A German state would like its residents to keep away from the "like" button on web pages, lest they mistakenly give away their identity to Facebook.
The state of Schleswig-Holstein has ordered all government offices to remove the "like" buttons from their web presence and shut down any Facebook fan pages, on the grounds that these things violate German and European data privacy laws.
Those who don't comply could face a 50,000 Euro fine. What?! Yeah.
The report goes on, in a totally paranoid tone, urging residents to resist the temptation to "like" any pages anywhere, reasoning that Facebook can then use that information to "track users for two years," according to an English version of the press release. Incidentally, the government officials have said nothing about Google's +1 (maybe no one's added them to their circles?)

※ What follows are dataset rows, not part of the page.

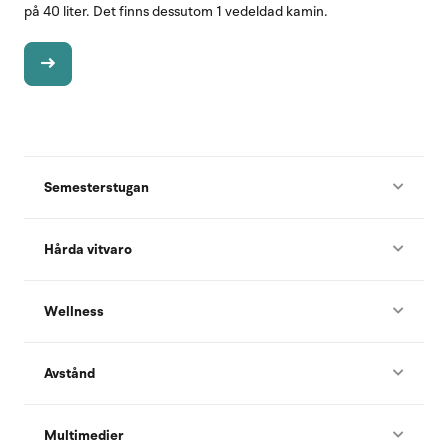
på 40 liter. Det finns dessutom 1 vedeldad kamin.
Semesterstugan
Hårda vitvaro
Wellness
Avstånd
Multimedier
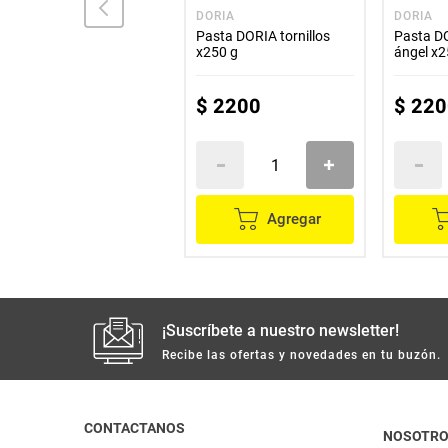
BEST CHOICE
DORIA
DORIA
Pasta china BEST
Pasta DORIA tornillos
Pasta DO
CHOICE x400 g
x250 g
ángel x2
$
16
.
100
$
2200
$
220
Agregar
Agregar
¡Suscríbete a nuestro newsletter!
Recibe las ofertas y novedades en tu buzón.
CONTACTANOS
NOSOTR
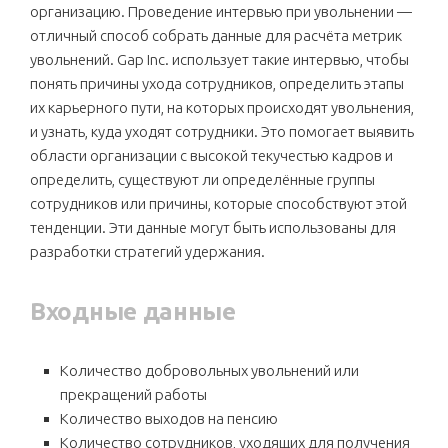
организацию. Проведение интервью при увольнении —
отличный способ собрать данные для расчёта метрик
увольнений. Gap Inc. использует такие интервью, чтобы
понять причины ухода сотрудников, определить этапы
их карьерного пути, на которых происходят увольнения,
и узнать, куда уходят сотрудники. Это помогает выявить
области организации с высокой текучестью кадров и
определить, существуют ли определённые группы
сотрудников или причины, которые способствуют этой
тенденции. Эти данные могут быть использованы для
разработки стратегий удержания.
Входные данные
Количество добровольных увольнений или
прекращений работы
Количество выходов на пенсию
Количество сотрудников, уходящих для получения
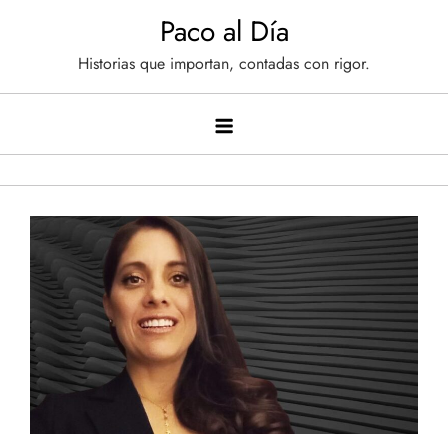
Saltar
Paco al Día
al
Historias que importan, contadas con rigor.
contenido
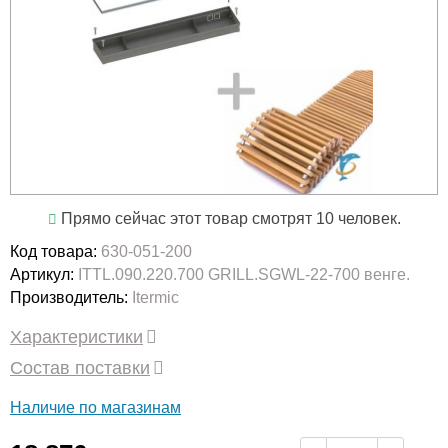
Прямо сейчас этот товар смотрят 10 человек.
Код товара:
630-051-200
Артикул:
ITTL.090.220.700 GRILL.SGWL-22-700 венге.
Производитель:
Itermic
Характеристики
Состав поставки
Наличие по магазинам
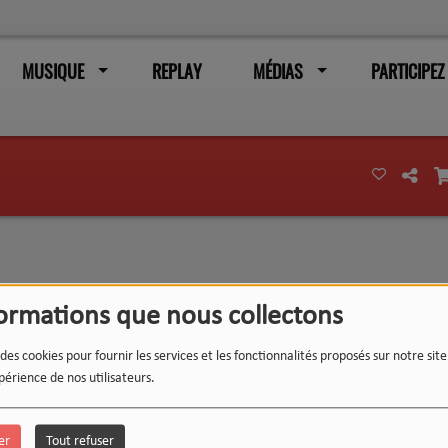
MUSIQUE
REPLAY
MÉDIAS
PARTICIPEZ
formations que nous collectons
 des cookies pour fournir les services et les fonctionnalités proposés sur notre sit
périence de nos utilisateurs.
ER UN COMPTE
er
Tout refuser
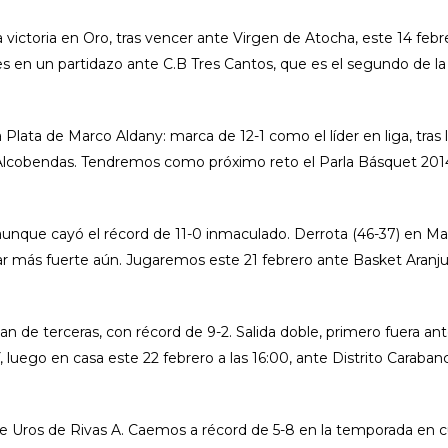
ictoria en Oro, tras vencer ante Virgen de Atocha, este 14 febr
s en un partidazo ante C.B Tres Cantos, que es el segundo de la
ata de Marco Aldany: marca de 12-1 como el líder en liga, tras 
co Alcobendas. Tendremos como próximo reto el Parla Básquet 201
 aunque cayó el récord de 11-0 inmaculado. Derrota (46-37) en Ma
jar más fuerte aún. Jugaremos este 21 febrero ante Basket Aranj
n de terceras, con récord de 9-2. Salida doble, primero fuera an
, luego en casa este 22 febrero a las 16:00, ante Distrito Caraban
te Uros de Rivas A. Caemos a récord de 5-8 en la temporada en c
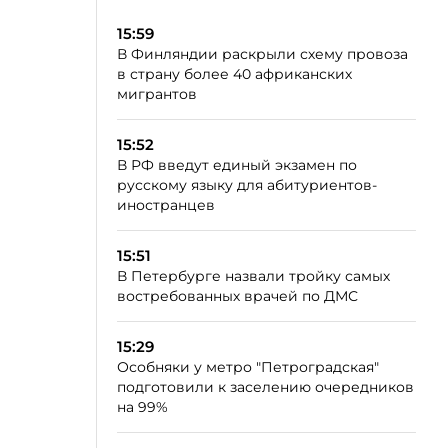
15:59
В Финляндии раскрыли схему провоза
в страну более 40 африканских
мигрантов
15:52
В РФ введут единый экзамен по
русскому языку для абитуриентов-
иностранцев
15:51
В Петербурге назвали тройку самых
востребованных врачей по ДМС
15:29
Особняки у метро "Петроградская"
подготовили к заселению очередников
на 99%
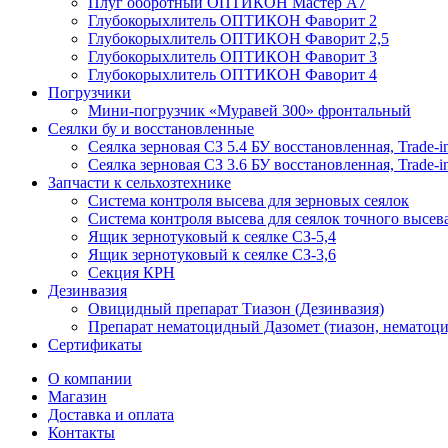
Плуг оборотный ОПТИКОН Мастер А7
Глубокорыхлитель ОПТИКОН Фаворит 2
Глубокорыхлитель ОПТИКОН Фаворит 2,5
Глубокорыхлитель ОПТИКОН Фаворит 3
Глубокорыхлитель ОПТИКОН Фаворит 4
Погрузчики
Мини-погрузчик «Муравей 300» фронтальный
Сеялки бу и восстановленные
Сеялка зерновая СЗ 5.4 БУ восстановленная, Trade-i
Сеялка зерновая СЗ 3.6 БУ восстановленная, Trade-i
Запчасти к сельхозтехнике
Система контроля высева для зерновых сеялок
Система контроля высева для сеялок точного высев
Ящик зернотуковый к сеялке СЗ-5,4
Ящик зернотуковый к сеялке СЗ-3,6
Секция КРН
Дезинвазия
Овицидный препарат Тиазон (Дезинвазия)
Препарат нематоцидный Дазомет (тиазон, нематоци
Сертификаты
О компании
Магазин
Доставка и оплата
Контакты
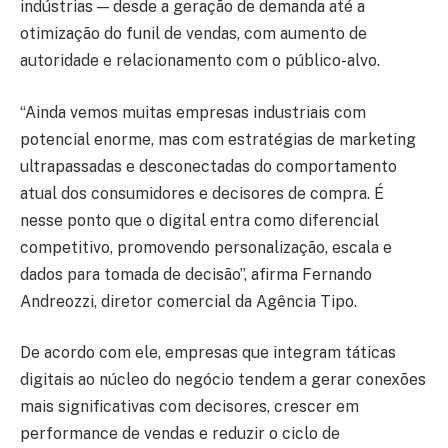
indústrias — desde a geração de demanda até a
otimização do funil de vendas, com aumento de
autoridade e relacionamento com o público-alvo.
“Ainda vemos muitas empresas industriais com
potencial enorme, mas com estratégias de marketing
ultrapassadas e desconectadas do comportamento
atual dos consumidores e decisores de compra. É
nesse ponto que o digital entra como diferencial
competitivo, promovendo personalização, escala e
dados para tomada de decisão”, afirma Fernando
Andreozzi, diretor comercial da Agência Tipo.
De acordo com ele, empresas que integram táticas
digitais ao núcleo do negócio tendem a gerar conexões
mais significativas com decisores, crescer em
performance de vendas e reduzir o ciclo de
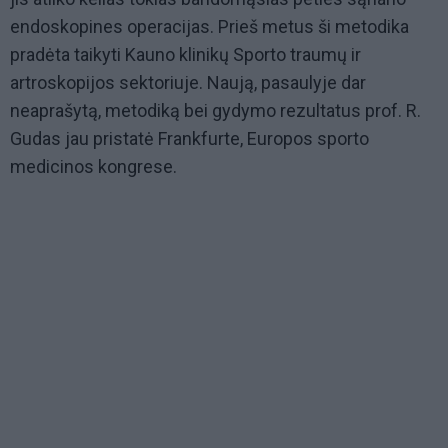
endoskopines operacijas. Prieš metus ši metodika
pradėta taikyti Kauno klinikų Sporto traumų ir
artroskopijos sektoriuje. Naują, pasaulyje dar
neaprašytą, metodiką bei gydymo rezultatus prof. R.
Gudas jau pristatė Frankfurte, Europos sporto
medicinos kongrese.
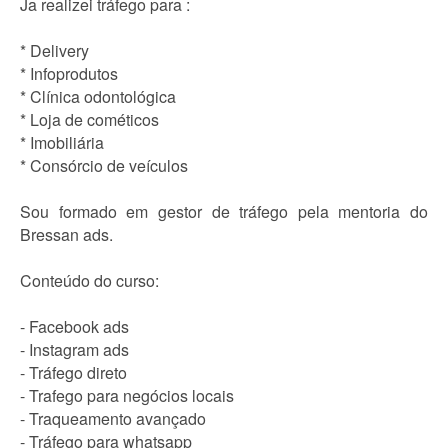
Ja realizei tráfego para :
* Delivery
* Infoprodutos
* Clínica odontológica
* Loja de cométicos
* Imobiliária
* Consórcio de veículos
Sou formado em gestor de tráfego pela mentoria do
Bressan ads.
Conteúdo do curso:
- Facebook ads
- Instagram ads
- Tráfego direto
- Trafego para negócios locais
- Traqueamento avançado
- Tráfego para whatsapp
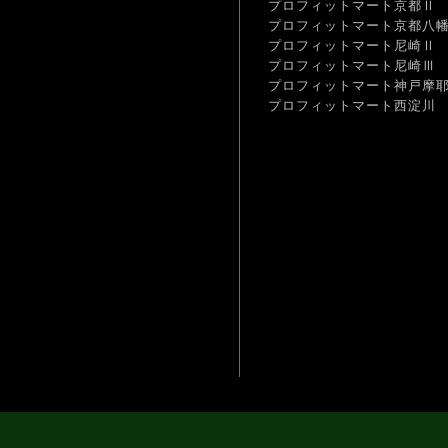
プロフィットマート京都Ⅱ
プロフィットマート京都八
プロフィットマート尼崎Ⅱ
プロフィットマート尼崎Ⅲ
プロフィットマート神戸摩
プロフィットマート西淀川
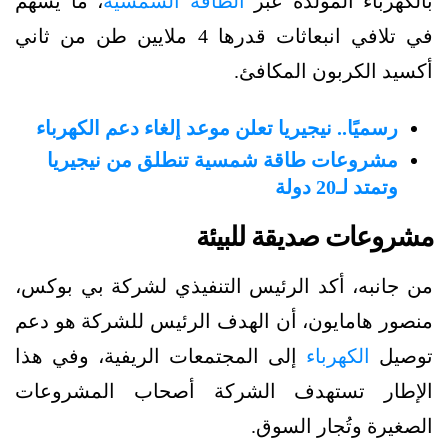
بالكهرباء المولدة عبر
الطاقة الشمسية
، ما يُسهم
في تلافي انبعاثات قدرها 4 ملايين طن من ثاني
أكسيد الكربون المكافئ.
رسميًا.. نيجيريا تعلن موعد إلغاء دعم الكهرباء
مشروعات طاقة شمسية تنطلق من نيجيريا
وتمتد لـ20 دولة
مشروعات صديقة للبيئة
من جانبه، أكد الرئيس التنفيذي لشركة بي بوكس،
منصور هامايون، أن الهدف الرئيس للشركة هو دعم
توصيل
الكهرباء
إلى المجتمعات الريفية، وفي هذا
الإطار تستهدف الشركة أصحاب المشروعات
الصغيرة وتُجار السوق.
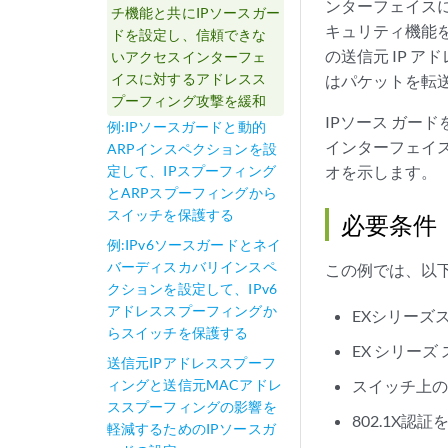
ンターフェイス
チ機能と共にIPソースガー
キュリティ機能
ドを設定し、信頼できな
の送信元 IP ア
いアクセスインターフェ
イスに対するアドレスス
はパケットを転
プーフィング攻撃を緩和
IPソース ガー
例:IPソースガードと動的
インターフェイ
ARPインスペクションを設
定して、IPスプーフィング
オを示します。
とARPスプーフィングから
スイッチを保護する
必要条件
例:IPv6ソースガードとネイ
バーディスカバリインスペ
この例では、以
クションを設定して、IPv6
アドレススプーフィングか
EXシリーズ
らスイッチを保護する
EX シリーズ 
送信元IPアドレススプーフ
ィングと送信元MACアドレ
スイッチ上のネ
ススプーフィングの影響を
802.1X認
軽減するためのIPソースガ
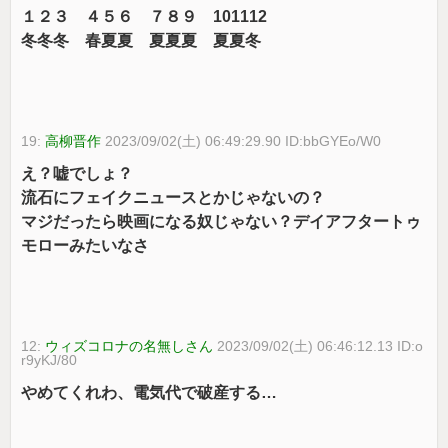
１２３ ４５６ ７８９ 101112
冬冬冬 春夏夏 夏夏夏 夏夏冬
19:
高柳晋作
2023/09/02(土) 06:49:29.90 ID:bbGYEo/W0
え？嘘でしょ？
流石にフェイクニュースとかじゃないの？
マジだったら映画になる奴じゃない？デイアフタートゥ
モローみたいなさ
12:
ウィズコロナの名無しさん
2023/09/02(土) 06:46:12.13 ID:o
r9yKJ/80
やめてくれわ、電気代で破産する…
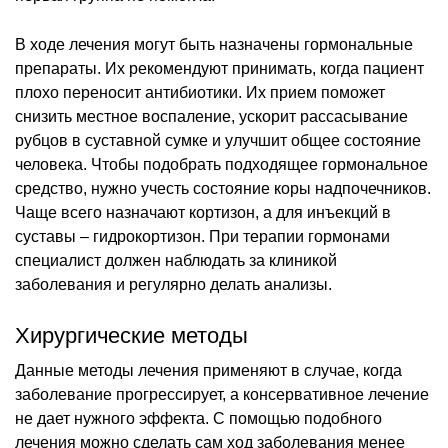
В ходе лечения могут быть назначены гормональные
препараты. Их рекомендуют принимать, когда пациент
плохо переносит антибиотики. Их прием поможет
снизить местное воспаление, ускорит рассасывание
рубцов в суставной сумке и улучшит общее состояние
человека. Чтобы подобрать подходящее гормональное
средство, нужно учесть состояние коры надпочечников.
Чаще всего назначают кортизон, а для инъекций в
суставы – гидрокортизон. При терапии гормонами
специалист должен наблюдать за клиникой
заболевания и регулярно делать анализы.
Хирургические методы
Данные методы лечения применяют в случае, когда
заболевание прогрессирует, а консервативное лечение
не дает нужного эффекта. С помощью подобного
лечения можно сделать сам ход заболевания менее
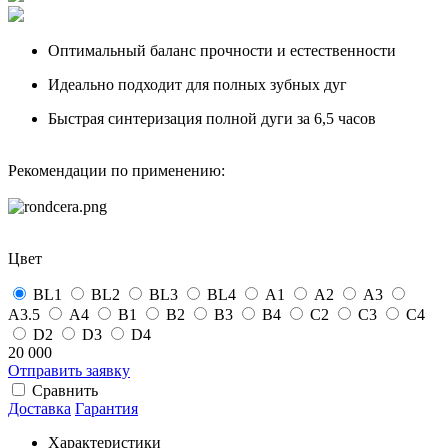
Оптимальный баланс прочности и естественности
Идеально подходит для полных зубных дуг
Быстрая синтеризация полной дуги за 6,5 часов
Рекомендации по применению:
Цвет
BL1
BL2
BL3
BL4
А1
А2
А3
А3.5
А4
B1
B2
B3
B4
С2
С3
С4
D2
D3
D4
20 000
Отправить заявку
Сравнить
Доставка
Гарантия
Характеристики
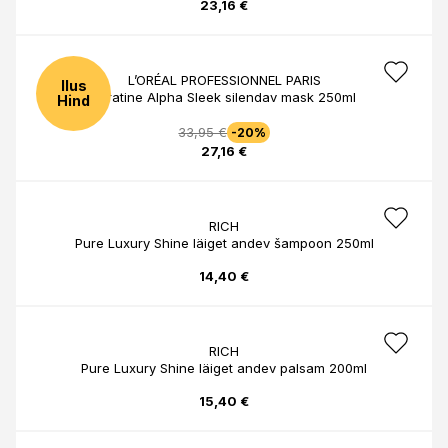
23,16 €
L’ORÉAL PROFESSIONNEL PARIS
Ilus
Keratine Alpha Sleek silendav mask 250ml
Hind
33,95 €
-20%
27,16 €
RICH
Pure Luxury Shine läiget andev šampoon 250ml
14,40 €
RICH
Pure Luxury Shine läiget andev palsam 200ml
15,40 €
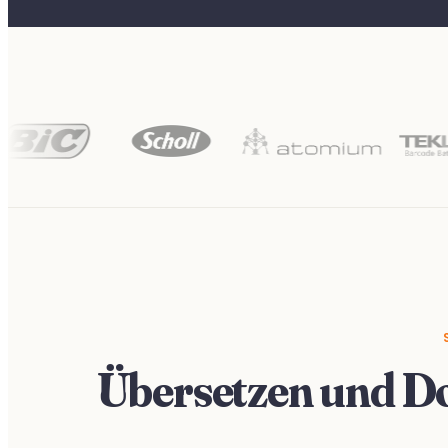
Übersetzen und D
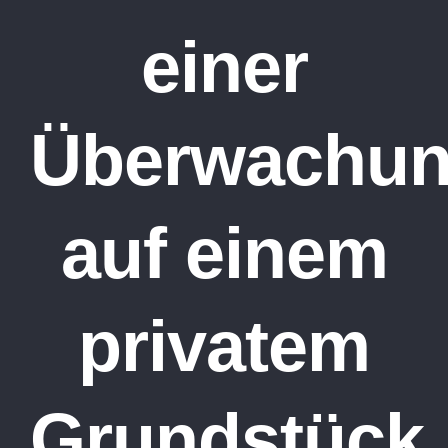
einer
Überwachun
auf einem
privatem
Grundstück,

It seems just a bit of an over-reaction to try to control how much information people give away on the internet, even if it's in the interest of "protecting" them. People should have the right to do foolish things on the internet if they want to. Besides, shouldn't users be more concerned about their drunken Oktoberfest pictures than whether or not a business knows they've "liked" them? It's incredibly unlikely that this political grandstanding will result in a nationwide policy, so no need to inflate this to 4th Reich status. If you need me, I'll be busy "liking" the hell out of this article (GOD BLESS AMERICAAAA!!!!!)